Gelet op de omstandigheid dat, zoals het hof hiervoor heeft overwogen, de medische noodzaak van het zelf kweken van hennep niet aannemelijk is geworden, zijn er geen termen de verdachte schuldig te verklaren zonder oplegging van straf. Ook anderszins ziet het hof daartoe geen aanleiding.
Het hof acht, alles afwegende en mede gelet op de ouderdom van het feit, een geheel voorwaardelijke taakstraf voor de duur van twintig uren, passend en geboden. Hiermee wordt enerzijds de ernst van het feit tot uitdrukking gebracht en anderzijds heeft de daaraan verbonden proeftijd het doel de verdachte ervan te weerhouden in de toekomst opnieuw strafbare feiten te plegen.
Het hof stelt daarnaast vast dat in (de eerdere behandeling van het) hoger beroep de redelijke termijn voor de behandeling van een strafzaak als bedoeld in artikel 6, eerste lid, van het Europees Verdrag tot bescherming van de rechten van de mens en de fundamentele vrijheden is overschreden. Immers, als uitgangspunt geldt dat de behandeling van de zaak dient te zijn afgerond binnen twee jaren per rechterlijke instantie, terwijl het hoger beroep is ingesteld op 15 oktober 2018, en het hof arrest heeft gewezen op 6 november 2020.
De Hoge Raad heeft vervolgens uitspraak gedaan op 15 november 2022, terwijl het hof uitspraak doet op 17 augustus 2023. Dit betekent dat alleen in de eerdere appelfase de redelijke termijn in lichte mate is overschreden. Gelet op deze beperkte inbreuk en op de aard en de hoogte van de op te leggen straf zal het hof volstaan met de enkele vaststelling dat deze inbreuk is gemaakt.
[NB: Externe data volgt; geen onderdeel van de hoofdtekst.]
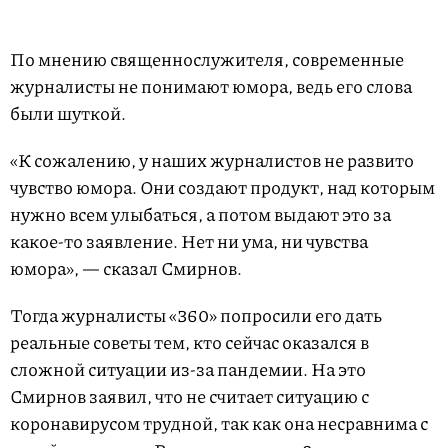
По мнению священнослужителя, современные
журналисты не понимают юмора, ведь его слова
были шуткой.
«К сожалению, у наших журналистов не развито
чувство юмора. Они создают продукт, над которым
нужно всем улыбаться, а потом выдают это за
какое-то заявление. Нет ни ума, ни чувства
юмора», — сказал Смирнов.
Тогда журналисты «360» попросили его дать
реальные советы тем, кто сейчас оказался в
сложной ситуации из-за пандемии. На это
Смирнов заявил, что не считает ситуацию с
коронавирусом трудной, так как она несравнима с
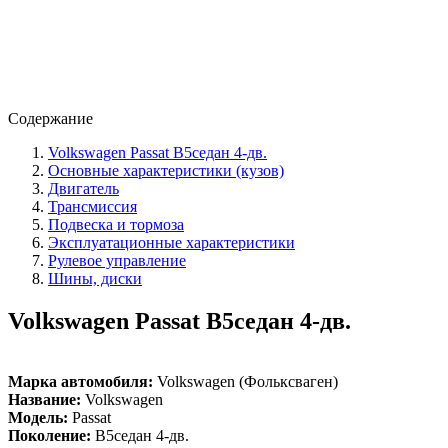
Содержание
Volkswagen Passat B5седан 4-дв.
Основные характеристики (кузов)
Двигатель
Трансмиссия
Подвеска и тормоза
Эксплуатационные характеристики
Рулевое управление
Шины, диски
Volkswagen Passat B5седан 4-дв.
Марка автомобиля:
Volkswagen (Фольксваген)
Название:
Volkswagen
Модель:
Passat
Поколение:
B5седан 4-дв.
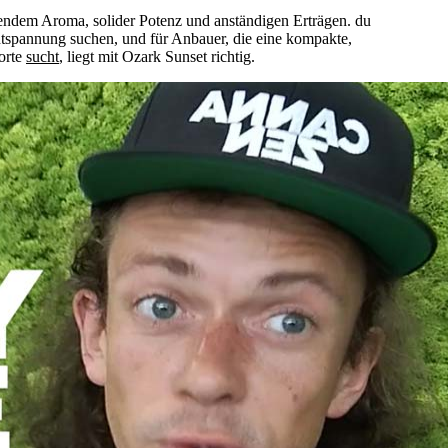
gendem Aroma, solider Potenz und anständigen Erträgen. du
ntspannung suchen, und für Anbauer, die eine kompakte,
Sorte
sucht
, liegt mit Ozark Sunset richtig.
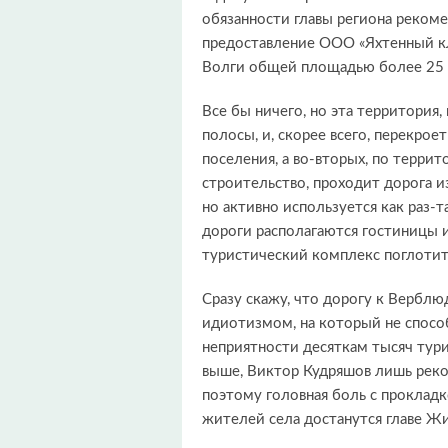
обязанности главы региона реком
предоставление ООО «Яхтенный кл
Волги общей площадью более 25 т
Все бы ничего, но эта территория
полосы, и, скорее всего, перекрое
поселения, а во-вторых, по террит
строительство, проходит дорога и
но активно используется как раз-т
дороги располагаются гостиницы и
туристический комплекс поглоти
Сразу скажу, что дорогу к Верблю
идиотизмом, на который не спосо
неприятности десяткам тысяч тури
выше, Виктор Кудряшов лишь реко
поэтому головная боль с прокладк
жителей села достанутся главе Жи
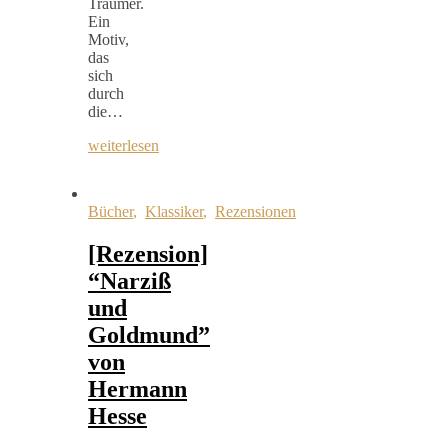
Träumer.
Ein
Motiv,
das
sich
durch
die…
weiterlesen
Bücher
,
Klassiker
,
Rezensionen
[Rezension]
“Narziß
und
Goldmund”
von
Hermann
Hesse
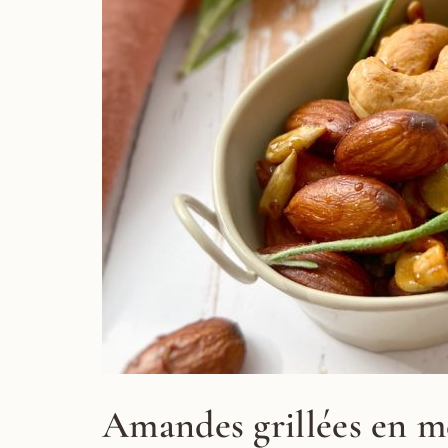
Amandes grillées en m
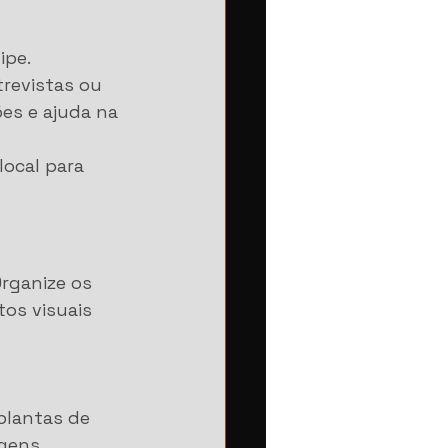
ipe.
revistas ou 
es e ajuda na 
local para 
Organize os 
tos visuais 
plantas de 
agens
Toepasselijke wettelijke voorschriften

De op te leggen straf is gegrond op de artikelen 3 en 11 van de Opiumwet en de artikelen 9, 14a, 14b, 14c, 22c, 22d, 47 en 63 van het Wetboek van Strafrecht.

BESLISSING

Het hof:
Vernietigt het vonnis van de politierechter en doet opnieuw recht.
Verklaart niet bewezen dat de verdachte het onder 1 tenlastegelegde heeft begaan en spreekt de verdachte daarvan vrij.
Verklaart zoals hiervoor overwogen bewezen dat de verdachte het onder 2 tenlastegelegde heeft begaan.
Verklaart niet bewezen hetgeen de verdachte meer of anders is tenlastegelegd dan hierboven is bewezenverklaard en spreekt de verdachte daarvan vrij.
Verklaart het bewezenverklaarde strafbaar, kwalificeert dit als hiervoor vermeld en verklaart de verdachte strafbaar.
Veroordeelt de verdachte tot een
taakstrafvan
20 (twintig) uren, indien niet naar behoren verricht te vervangen door
10 (tien) dagen hechtenis.
Bepaalt dat de taakstraf niet ten uitvoer zal worden gelegd, tenzij de rechter anders mocht gelasten omdat de verdachte zich voor het einde van de proeftijd van
2 (twee) jarenaan een strafbaar feit heeft schuldig gemaakt.
Dit arrest is gewezen door de meervoudige strafkamer van het gerechtshof Amsterdam, waarin zitting hadden mr. M. Lolkema, mr. B.E. Dijkers en mr. L.F. Roseval, in tegenwoordigheid van mr. M. Boelens, griffier, en is uitgesproken op de openbare terechtzitting van dit gerechtshof van 17 augustus 2023.